**TASK ITEM**:
Check every line of the material below for "stop". Give the number of lines that have it, and only that.

+--

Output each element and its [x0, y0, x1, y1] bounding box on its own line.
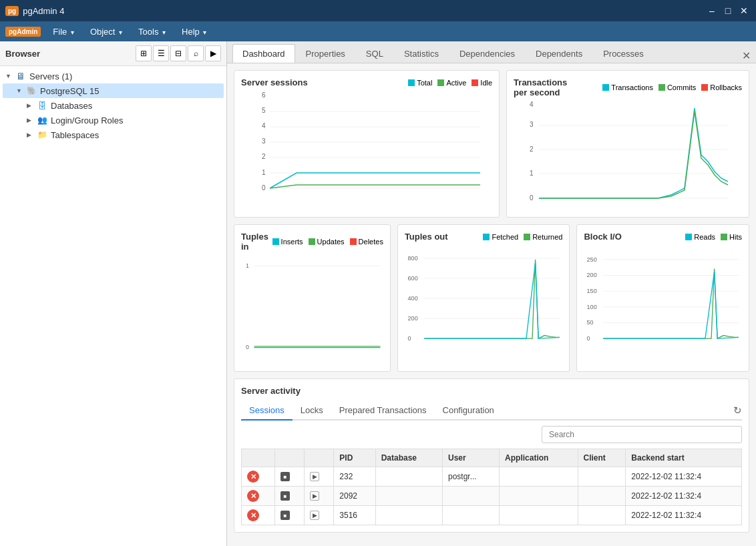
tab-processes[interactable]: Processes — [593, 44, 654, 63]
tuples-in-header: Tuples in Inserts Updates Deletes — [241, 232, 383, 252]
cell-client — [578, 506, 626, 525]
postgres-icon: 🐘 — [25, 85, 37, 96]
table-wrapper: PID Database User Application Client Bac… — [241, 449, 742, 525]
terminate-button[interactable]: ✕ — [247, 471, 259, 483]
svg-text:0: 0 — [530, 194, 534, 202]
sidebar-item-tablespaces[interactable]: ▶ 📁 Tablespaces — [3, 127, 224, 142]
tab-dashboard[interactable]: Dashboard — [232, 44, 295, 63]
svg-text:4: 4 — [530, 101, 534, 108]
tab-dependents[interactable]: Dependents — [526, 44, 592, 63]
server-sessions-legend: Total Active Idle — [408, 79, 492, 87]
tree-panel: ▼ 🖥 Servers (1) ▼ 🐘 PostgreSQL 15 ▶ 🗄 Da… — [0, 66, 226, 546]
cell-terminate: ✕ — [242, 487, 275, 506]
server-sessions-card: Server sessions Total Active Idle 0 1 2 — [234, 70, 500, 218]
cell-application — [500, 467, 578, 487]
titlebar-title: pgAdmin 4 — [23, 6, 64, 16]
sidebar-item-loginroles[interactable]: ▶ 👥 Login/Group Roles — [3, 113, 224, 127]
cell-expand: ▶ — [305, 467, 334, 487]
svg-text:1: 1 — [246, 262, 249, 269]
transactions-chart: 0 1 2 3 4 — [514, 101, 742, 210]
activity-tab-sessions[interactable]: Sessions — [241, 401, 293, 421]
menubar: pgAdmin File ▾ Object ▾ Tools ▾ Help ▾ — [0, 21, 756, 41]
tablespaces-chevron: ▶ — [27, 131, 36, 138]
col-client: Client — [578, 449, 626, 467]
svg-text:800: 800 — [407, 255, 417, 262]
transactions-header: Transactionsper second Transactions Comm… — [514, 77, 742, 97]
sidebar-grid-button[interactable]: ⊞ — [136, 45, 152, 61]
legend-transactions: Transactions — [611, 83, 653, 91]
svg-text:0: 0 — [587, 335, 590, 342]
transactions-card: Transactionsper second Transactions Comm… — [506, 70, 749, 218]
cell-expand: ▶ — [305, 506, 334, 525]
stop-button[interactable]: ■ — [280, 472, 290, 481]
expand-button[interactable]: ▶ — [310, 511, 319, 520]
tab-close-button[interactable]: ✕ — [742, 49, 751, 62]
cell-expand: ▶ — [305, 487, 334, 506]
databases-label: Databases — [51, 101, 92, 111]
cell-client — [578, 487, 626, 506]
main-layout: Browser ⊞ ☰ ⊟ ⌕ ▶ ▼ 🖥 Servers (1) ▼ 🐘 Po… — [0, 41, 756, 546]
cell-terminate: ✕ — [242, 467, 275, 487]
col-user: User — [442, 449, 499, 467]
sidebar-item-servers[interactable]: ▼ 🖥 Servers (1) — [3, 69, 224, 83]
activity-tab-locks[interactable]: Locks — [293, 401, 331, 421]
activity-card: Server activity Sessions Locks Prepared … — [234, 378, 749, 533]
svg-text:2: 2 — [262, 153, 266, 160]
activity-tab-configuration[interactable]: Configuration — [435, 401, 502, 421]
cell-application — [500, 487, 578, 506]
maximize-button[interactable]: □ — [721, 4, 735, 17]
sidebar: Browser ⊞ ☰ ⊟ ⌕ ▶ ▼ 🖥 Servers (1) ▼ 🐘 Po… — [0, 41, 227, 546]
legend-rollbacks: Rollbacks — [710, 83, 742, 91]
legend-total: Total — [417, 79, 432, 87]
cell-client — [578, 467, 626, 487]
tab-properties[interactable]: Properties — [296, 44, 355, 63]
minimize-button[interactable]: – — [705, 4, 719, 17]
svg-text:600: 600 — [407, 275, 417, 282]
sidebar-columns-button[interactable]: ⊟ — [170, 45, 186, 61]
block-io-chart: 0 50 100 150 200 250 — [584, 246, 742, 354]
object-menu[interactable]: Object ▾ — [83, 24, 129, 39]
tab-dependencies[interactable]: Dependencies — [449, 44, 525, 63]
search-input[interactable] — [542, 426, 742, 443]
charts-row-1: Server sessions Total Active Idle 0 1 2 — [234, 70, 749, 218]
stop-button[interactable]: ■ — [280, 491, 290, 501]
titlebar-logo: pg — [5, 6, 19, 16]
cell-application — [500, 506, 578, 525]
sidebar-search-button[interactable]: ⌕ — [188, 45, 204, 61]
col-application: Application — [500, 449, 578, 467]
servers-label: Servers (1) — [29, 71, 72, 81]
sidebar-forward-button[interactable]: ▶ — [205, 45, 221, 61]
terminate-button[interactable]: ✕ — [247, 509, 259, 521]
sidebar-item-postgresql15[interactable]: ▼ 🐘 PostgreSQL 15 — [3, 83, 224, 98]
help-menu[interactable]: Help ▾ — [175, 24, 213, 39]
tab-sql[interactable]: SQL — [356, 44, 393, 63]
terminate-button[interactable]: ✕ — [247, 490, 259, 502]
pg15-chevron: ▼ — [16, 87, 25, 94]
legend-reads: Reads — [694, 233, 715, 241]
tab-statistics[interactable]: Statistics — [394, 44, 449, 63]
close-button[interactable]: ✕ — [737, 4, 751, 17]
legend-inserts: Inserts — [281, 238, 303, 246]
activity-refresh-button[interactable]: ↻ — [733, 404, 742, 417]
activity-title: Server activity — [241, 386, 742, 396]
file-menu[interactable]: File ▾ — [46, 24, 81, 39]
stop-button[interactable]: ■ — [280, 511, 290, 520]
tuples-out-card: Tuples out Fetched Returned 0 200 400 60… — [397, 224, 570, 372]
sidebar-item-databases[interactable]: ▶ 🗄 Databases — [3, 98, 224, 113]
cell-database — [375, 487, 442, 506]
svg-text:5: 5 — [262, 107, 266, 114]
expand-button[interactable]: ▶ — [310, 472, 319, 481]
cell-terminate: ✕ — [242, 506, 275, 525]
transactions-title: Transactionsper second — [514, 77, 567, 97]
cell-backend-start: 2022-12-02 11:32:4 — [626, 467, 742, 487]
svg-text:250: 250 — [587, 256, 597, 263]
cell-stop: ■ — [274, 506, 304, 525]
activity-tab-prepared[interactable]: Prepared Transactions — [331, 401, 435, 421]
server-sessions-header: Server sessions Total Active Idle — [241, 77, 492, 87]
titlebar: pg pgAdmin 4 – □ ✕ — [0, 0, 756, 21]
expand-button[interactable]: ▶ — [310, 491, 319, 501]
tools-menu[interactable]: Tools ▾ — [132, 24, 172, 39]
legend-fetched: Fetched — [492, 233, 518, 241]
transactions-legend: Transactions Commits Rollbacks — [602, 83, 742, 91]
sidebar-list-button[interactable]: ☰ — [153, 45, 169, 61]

+--

**OUTPUT FOR THIS TASK**:
4